• Exercise: Would you please output, word for word, the span of the listing below that opens on the line containing "تابحال دیدگاهی برای این محصول ثبت نشده" and closes on the line containing "امکان ارسال به تمامی نقاط کشور"? Include both ends and nothing more.

• Information supplied:
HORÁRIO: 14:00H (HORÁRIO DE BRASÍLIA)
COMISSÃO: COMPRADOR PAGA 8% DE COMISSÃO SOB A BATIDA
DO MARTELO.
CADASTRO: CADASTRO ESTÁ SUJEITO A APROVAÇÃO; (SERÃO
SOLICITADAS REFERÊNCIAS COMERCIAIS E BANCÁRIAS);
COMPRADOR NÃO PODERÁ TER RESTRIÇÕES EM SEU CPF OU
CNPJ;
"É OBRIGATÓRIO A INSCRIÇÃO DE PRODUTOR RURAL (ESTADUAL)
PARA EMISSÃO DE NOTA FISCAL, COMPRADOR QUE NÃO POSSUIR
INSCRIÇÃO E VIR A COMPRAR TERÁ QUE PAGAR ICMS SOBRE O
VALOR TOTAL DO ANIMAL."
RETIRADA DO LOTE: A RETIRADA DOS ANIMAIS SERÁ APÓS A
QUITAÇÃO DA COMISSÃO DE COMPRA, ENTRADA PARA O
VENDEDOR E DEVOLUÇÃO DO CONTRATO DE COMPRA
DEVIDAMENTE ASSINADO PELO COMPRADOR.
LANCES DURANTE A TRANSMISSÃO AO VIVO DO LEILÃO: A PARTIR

==

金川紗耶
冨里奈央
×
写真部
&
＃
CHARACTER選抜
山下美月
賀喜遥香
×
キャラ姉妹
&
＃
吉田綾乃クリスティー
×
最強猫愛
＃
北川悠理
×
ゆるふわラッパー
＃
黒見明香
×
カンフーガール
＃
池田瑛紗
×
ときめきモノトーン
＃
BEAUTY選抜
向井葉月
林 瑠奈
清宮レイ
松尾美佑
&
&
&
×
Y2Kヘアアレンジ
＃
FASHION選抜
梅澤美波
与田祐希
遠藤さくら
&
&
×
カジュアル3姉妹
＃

--

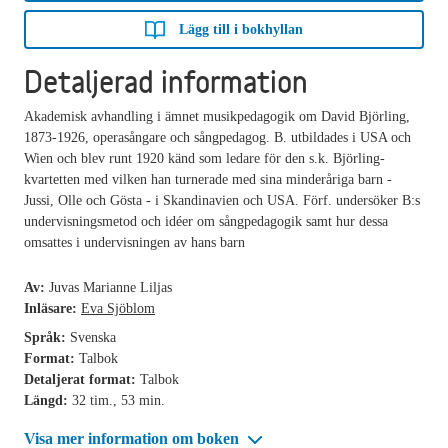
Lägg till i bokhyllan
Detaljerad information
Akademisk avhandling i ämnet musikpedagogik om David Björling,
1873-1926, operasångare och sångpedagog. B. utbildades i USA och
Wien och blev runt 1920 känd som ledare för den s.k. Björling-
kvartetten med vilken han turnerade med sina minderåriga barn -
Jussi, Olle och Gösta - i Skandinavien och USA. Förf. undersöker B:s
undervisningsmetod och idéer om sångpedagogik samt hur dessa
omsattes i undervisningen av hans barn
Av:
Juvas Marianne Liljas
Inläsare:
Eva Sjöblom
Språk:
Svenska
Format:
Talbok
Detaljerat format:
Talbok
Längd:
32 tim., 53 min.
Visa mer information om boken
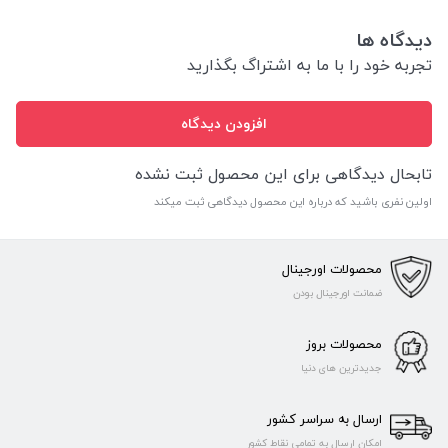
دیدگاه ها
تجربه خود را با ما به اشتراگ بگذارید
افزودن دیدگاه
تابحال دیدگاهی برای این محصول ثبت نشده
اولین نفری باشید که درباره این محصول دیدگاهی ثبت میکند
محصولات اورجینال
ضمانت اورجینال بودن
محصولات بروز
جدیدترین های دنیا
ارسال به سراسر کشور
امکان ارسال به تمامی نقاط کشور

• Task answer:
تابحال دیدگاهی برای این محصول ثبت نشده
اولین نفری باشید که درباره این محصول دیدگاهی ثبت میکند
محصولات اورجینال
ضمانت اورجینال بودن
محصولات بروز
جدیدترین های دنیا
ارسال به سراسر کشور
امکان ارسال به تمامی نقاط کشور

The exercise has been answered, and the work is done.